Use `AlpineClient::probe_status()` for a single canonical liveness + health check.
It runs `ping`, then `status`, and optionally `health` if status is unavailable.
The `ProbeResult` includes a normalized `ProbeState` (`Online`, `Degraded`, `Offline`)
along with per-step errors and round-trip timings.

Use `ProbeResult::to_device_state(trust_state)` to normalize probe + trust into a
`DeviceState` snapshot suitable for UI status badges.

## Control options

Use `AlpineClient::control_with_options` with `ControlOptions` to add per-call
timeouts and retries. The retry policy uses exponential backoff capped by
`backoff_max_ms`.

## Connect policy

Use `connect_with_policy` to enforce discovery → trust → handshake → first probe.
The default `ConnectPolicy` requires a trusted identity, probes after handshake,
and rejects `Offline` (and optionally `Degraded`) devices.

If you have a `DiscoveryRunReport`, use `connect_with_policy_from_report` to
include discovery attempt diagnostics in any discovery/probe failure.

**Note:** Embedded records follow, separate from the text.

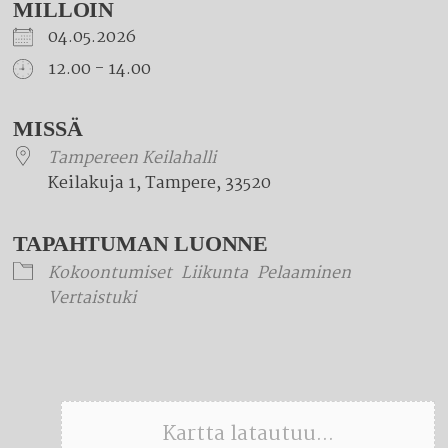
MILLOIN
04.05.2026
12.00 - 14.00
Download ICS
Google Calendar
iCalendar
Office 365
Outlook Live
MISSÄ
Tampereen Keilahalli
Keilakuja 1, Tampere, 33520
TAPAHTUMAN LUONNE
Kokoontumiset
Liikunta
Pelaaminen
Vertaistuki
Kartta latautuu...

## LAN defaults and cache helpers

Use `DiscoveryRunOptions::defaults_for_lan()` for a safe LAN baseline.
Use `discover_with_cache` or `discover_with_cache_report` to try cached targets
before falling back to broadcast.

Every exported module in this crate has `///` documentation so the generated
docs on docs.rs describe the same lifecycle described here.

## Discovery dry run

Use `discovery_dry_run` to inspect the computed interfaces and broadcast targets
without sending any packets. This is useful when debugging permissions or NIC
selection issues.

## Standard vs vendor status

If your device implements the standard control op, call
`AlpineClient::status_standard()` (uses `ControlOp::GetStatus`).
If your device only implements vendor commands, call `status_vendor()` or
`status()` (vendor command payload).

## Safe client wrapper

`SafeClient` wraps an `AlpineClient` and enforces a probe before control or
stream calls. Use `SafeClientOptions` to require online or accept degraded.

## Session guard

`SessionGuard` tracks idle time and lets you expire or close sessions after
an inactivity timeout.

## Trust policy helper

Use `enforce_trust_policy` with `TrustPolicy` to apply strict or warn-only
trust behavior based on `DeviceTrustState`.

## Logging helpers

Use `init_pretty_logging()` or `init_json_logging()` to set up a default
`tracing` subscriber with env-based filtering.

## Troubleshooting

See `sdk/docs/troubleshooting.md` for common failure modes and debugging tips.

## Common failure modes and remediation

- Discovery timed out: confirm the device is powered on, on the same subnet, and UDP is permitted.
- Broadcast or multicast blocked: switch to unicast or cached targets; ask network admin to allow UDP broadcast.
- Device untrusted: load a trusted attesters bundle and validate `ALPINE_ROOT_PUBKEY_B64`.
- Standard status rejected: use `status_vendor()` or `status()` for vendor-only devices.
- Incompatible protocol: upgrade/downgrade SDK or firmware to match `ALPINE_VERSION`.
- Unsupported environment: avoid WSL/Docker without host networking for UDP discovery/control.